The following tasks will be covered:

• Assessment of the wind resource (up to ~1 km) using available reanalysis data (e.g. ERA5), regional refinements using appropriate mesoscale model data (e.g. DOWA/new US wind atlas by NREL/GWA3/NEWA), and measurement data (e.g. Lidar data).
• Techniques to simplify the use of the wind resource data and improve its usability (e.g. clustering methods for wind profile shapes) and explore compatible system performance characterizations (e.g. a set of power curves for a variety of wind conditions).
• Performance prediction methods distinguishing different AWES architectures, using low to medium fidelity models to generate power curves, which will then be validated by test data from operational AWES in close collaboration with WP2. The impact of short timescale wind variations and turbulences not covered in the reanalysis data shall be assessed.
• Assessment of the electricity generation potential at selected sites, first for Europe and the US, then for other sites, using the derived wind resource data and AWES power curves.
• Combine performance prediction methods with cost models for specific AWES architectures to explore the system/wind farm design space.
• Embed AWES performance and cost models in an energy system model and investigate the deployment in potential markets, such as on- and off-grid or on- and offshore, considering different penetration scenarios.

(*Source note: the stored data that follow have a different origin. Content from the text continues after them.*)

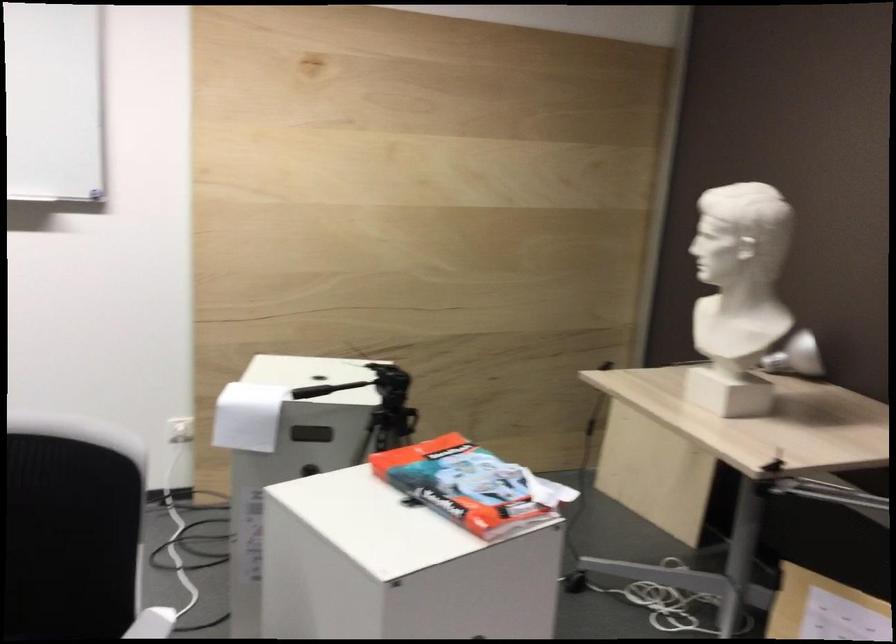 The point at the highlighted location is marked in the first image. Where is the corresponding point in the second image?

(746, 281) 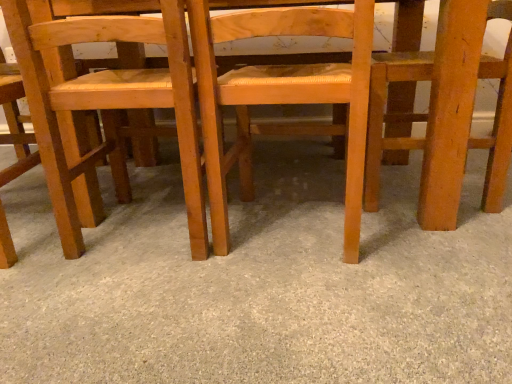 Question: Does point [x=141, y=380] appear closer or farther from the camera than point [x=74, y=139]?

Choices:
 (A) farther
 (B) closer

Answer: (B)

Question: In terms of height, does smooth beige carpet at center look taller or shorter compared to natural wood chair at center, marked as the 2th chair in a left-to-right arrangement?

Choices:
 (A) short
 (B) tall

Answer: (A)

Question: Based on their relative distances, which object is nearer to the light brown wood chair at center, which is counted as the third chair, starting from the left?

Choices:
 (A) light brown wood chair at left, the 4th chair viewed from the right
 (B) wooden chair at right, the fourth chair from the left
 (C) natural wood chair at center, marked as the 2th chair in a left-to-right arrangement
 (D) smooth beige carpet at center

Answer: (C)

Question: Estimate the real-world distances between objects in this image. Which object is closer to the light brown wood chair at center, which is counted as the third chair, starting from the left?

Choices:
 (A) smooth beige carpet at center
 (B) wooden chair at right, the fourth chair from the left
 (C) light brown wood chair at left, positioned as the first chair in left-to-right order
 (D) natural wood chair at center, the 3th chair viewed from the right

Answer: (D) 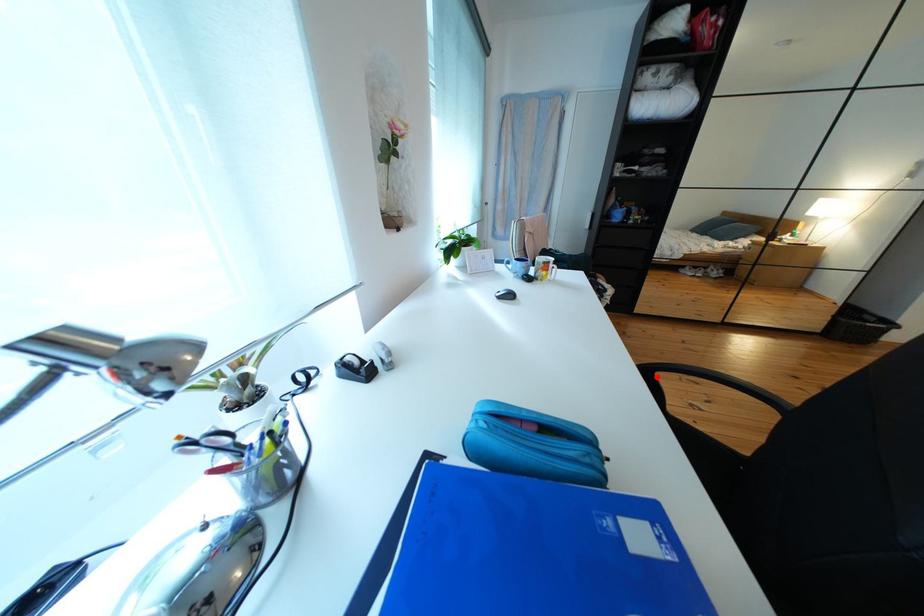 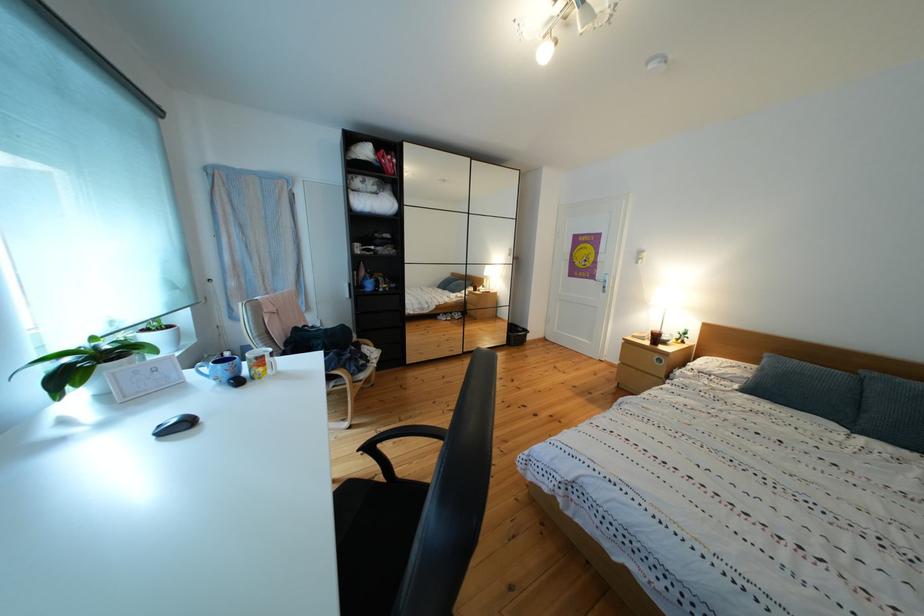 Find the pixel in the second image that matches the highlighted location in the first image.

(382, 454) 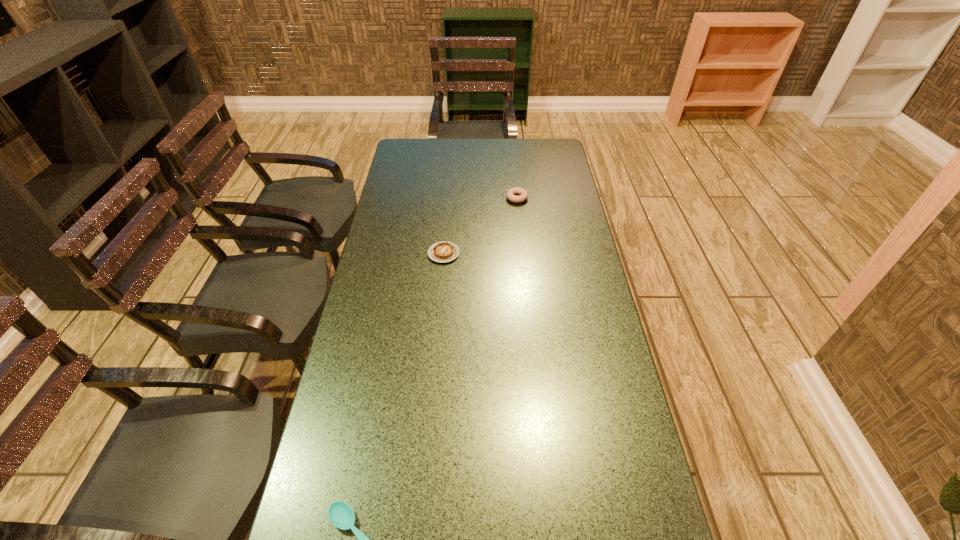 This screenshot has width=960, height=540. I want to click on the tallest object, so click(x=511, y=194).

The image size is (960, 540). Find the location of `the farthest object`. the farthest object is located at coordinates (511, 194).

Image resolution: width=960 pixels, height=540 pixels. I want to click on quiche, so click(444, 251).

Find the location of `the second shortest object`. the second shortest object is located at coordinates (444, 251).

Where is `vacant space situated on the left of the doughnut`? This screenshot has width=960, height=540. vacant space situated on the left of the doughnut is located at coordinates (451, 198).

You are a GUI agent. You are given a task and a screenshot of the screen. Output one action in this format:
    pyautogui.click(x=<x>, y=<y>)
    Task: Click on the free space located on the front of the second nearest object
    Image resolution: width=960 pixels, height=540 pixels.
    Given the screenshot: What is the action you would take?
    pyautogui.click(x=437, y=329)

You are a GUI agent. You are given a task and a screenshot of the screen. Output one action in this format:
    pyautogui.click(x=<x>, y=<y>)
    Task: Click on the vacant space at the far edge
    
    Given the screenshot: What is the action you would take?
    pyautogui.click(x=483, y=158)

Find the location of a particular element. free spot at the left edge of the desktop is located at coordinates (380, 361).

At what (x,y) coordinates should I click in order to perform the action: click on free space at the right edge. Please return your answer as a coordinate pair (x, y). Looking at the image, I should click on (595, 387).

Locate an element on the screen. free point between the quiche and the farthest object is located at coordinates [480, 226]. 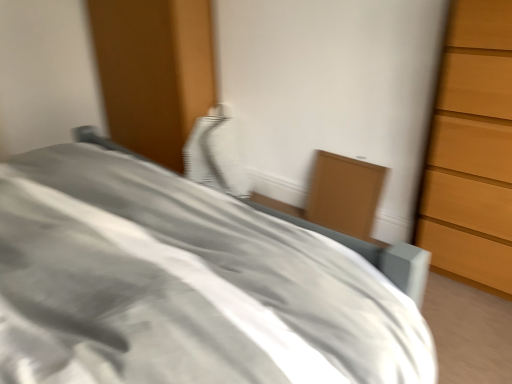 Describe the element at coordinates (183, 285) in the screenshot. Image resolution: width=512 pixels, height=384 pixels. I see `gray fabric bed at center` at that location.

The height and width of the screenshot is (384, 512). Find the location of `matte wood cabinet at center-right`. matte wood cabinet at center-right is located at coordinates (344, 194).

Image resolution: width=512 pixels, height=384 pixels. Identify the location of white textured pillow at center. (216, 156).

From the image's perspective, is gray fabric bed at center located beneath white textured pillow at center?

Indeed, from the image's perspective, gray fabric bed at center is shown beneath white textured pillow at center.

Does gray fabric bed at center have a greater width compared to white textured pillow at center?

Correct, the width of gray fabric bed at center exceeds that of white textured pillow at center.

Is point (150, 312) farther from camera compared to point (187, 173)?

No, it is in front of (187, 173).

In the scene shown: Is gray fabric bed at center next to white textured pillow at center?

No, gray fabric bed at center is not touching white textured pillow at center.

What's the angular difference between white textured pillow at center and gray fabric bed at center's facing directions?

The angular difference between white textured pillow at center and gray fabric bed at center is 179 degrees.

From a real-world perspective, which is physically below, white textured pillow at center or gray fabric bed at center?

white textured pillow at center, from a real-world perspective.

Is point (222, 129) closer to viewer compared to point (248, 346)?

No, it is not.

Is white textured pillow at center oriented towards gray fabric bed at center?

No, white textured pillow at center does not turn towards gray fabric bed at center.

Considering the relative positions of matte wood cabinet at center-right and white textured pillow at center in the image provided, is matte wood cabinet at center-right to the right of white textured pillow at center from the viewer's perspective?

Yes.

In the image, is matte wood cabinet at center-right positioned in front of or behind white textured pillow at center?

Clearly, matte wood cabinet at center-right is in front of white textured pillow at center.

From a real-world perspective, relative to white textured pillow at center, is matte wood cabinet at center-right vertically above or below?

In terms of real-world spatial position, matte wood cabinet at center-right is below white textured pillow at center.

Does matte wood cabinet at center-right have a lesser height compared to white textured pillow at center?

Yes.

How many degrees apart are the facing directions of matte wood cabinet at center-right and gray fabric bed at center?

There is a 179-degree angle between the facing directions of matte wood cabinet at center-right and gray fabric bed at center.

Where is `cabinetry below the gray fabric bed at center (from a real-world perspective)`? cabinetry below the gray fabric bed at center (from a real-world perspective) is located at coordinates (344, 194).

Which point is more distant from viewer, (377, 172) or (289, 265)?

Point (377, 172)

Is gray fabric bed at center at the back of matte wood cabinet at center-right?

No.

Is white textured pillow at center positioned before matte wood cabinet at center-right?

No, the depth of white textured pillow at center is greater than that of matte wood cabinet at center-right.

Between white textured pillow at center and matte wood cabinet at center-right, which one has less height?

matte wood cabinet at center-right is shorter.

Is white textured pillow at center wider or thinner than matte wood cabinet at center-right?

In the image, white textured pillow at center appears to be wider than matte wood cabinet at center-right.

From the image's perspective, would you say white textured pillow at center is positioned over matte wood cabinet at center-right?

Correct, white textured pillow at center appears higher than matte wood cabinet at center-right in the image.

Is gray fabric bed at center not inside matte wood cabinet at center-right?

Yes.

Is matte wood cabinet at center-right at the back of gray fabric bed at center?

gray fabric bed at center is not turned away from matte wood cabinet at center-right.

Is point (111, 288) positioned in front of point (323, 207)?

Yes, point (111, 288) is in front of point (323, 207).

From the image's perspective, is gray fabric bed at center located above or below matte wood cabinet at center-right?

gray fabric bed at center is below matte wood cabinet at center-right.

This screenshot has height=384, width=512. In order to click on pillow above the gray fabric bed at center (from the image's perspective) in this screenshot , I will do `click(216, 156)`.

Find the location of a particular element. The image size is (512, 384). pillow on the right of the gray fabric bed at center is located at coordinates (216, 156).

Looking at the image, which one is located closer to white textured pillow at center, matte wood cabinet at center-right or gray fabric bed at center?

The object closer to white textured pillow at center is matte wood cabinet at center-right.

From the image, which object appears to be nearer to matte wood cabinet at center-right, white textured pillow at center or gray fabric bed at center?

Based on the image, white textured pillow at center appears to be nearer to matte wood cabinet at center-right.

Based on their spatial positions, is white textured pillow at center or matte wood cabinet at center-right further from gray fabric bed at center?

white textured pillow at center.

When comparing their distances from gray fabric bed at center, does matte wood cabinet at center-right or white textured pillow at center seem further?

white textured pillow at center lies further to gray fabric bed at center than the other object.

Estimate the real-world distances between objects in this image. Which object is further from white textured pillow at center, gray fabric bed at center or matte wood cabinet at center-right?

Among the two, gray fabric bed at center is located further to white textured pillow at center.

When comparing their distances from matte wood cabinet at center-right, does gray fabric bed at center or white textured pillow at center seem closer?

white textured pillow at center is closer to matte wood cabinet at center-right.

The image size is (512, 384). I want to click on cabinetry between gray fabric bed at center and white textured pillow at center along the z-axis, so click(x=344, y=194). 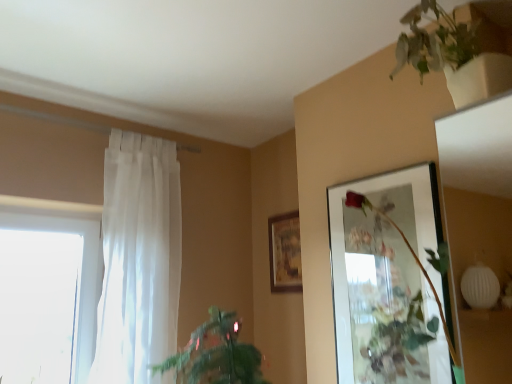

Determine economic metrics, such as Levelized costs/profit/revenue of energy (LCOE, LPOE, LROE), etc.

This framework will allow developers to assess how expensive a system is expected to be and how expensive it can be to be economically viable, based on the market. The different stages of model development are systematically interleaved with validation steps, linking also to the reference models of WP2. An optional outcome of the work package is a joint technology assessment approach.

Deliverables

• D1.1 AEP (Annual Energy Production) predictions for selected sites in Europe and US
• D1.2 AEP prediction toolchain documentation
• D1.3 Global high-altitude wind resource atlas
• D1.4 Recommendation on AWE entry-markets

In WP1 on Resource potential, the wind resource plots for selected sites in Europe and US were refined and improved. The AWE Resource Analysis tool AWERA (https://github.com/awegroup/AWERA) was developed for assessing the potential of AWES on large geographical and temporal scales. The tool uses a clustering technique for vertical wind profiles to substantially accelerate AEP calculations and develop insight into how the vertical wind profile affects energy harvesting.

A reference economic model for airborne wind energy systems is currently being developed as a joint project of TU Delft and Polimi.

Furthermore, a Country Mapping was carried out showing entry-markets for AWE. It contains short information on AWE potential, policies, regulation, stakeholders and opportunities as well as a rating which allows for a quick comparison among countries and for identifying areas to be improved.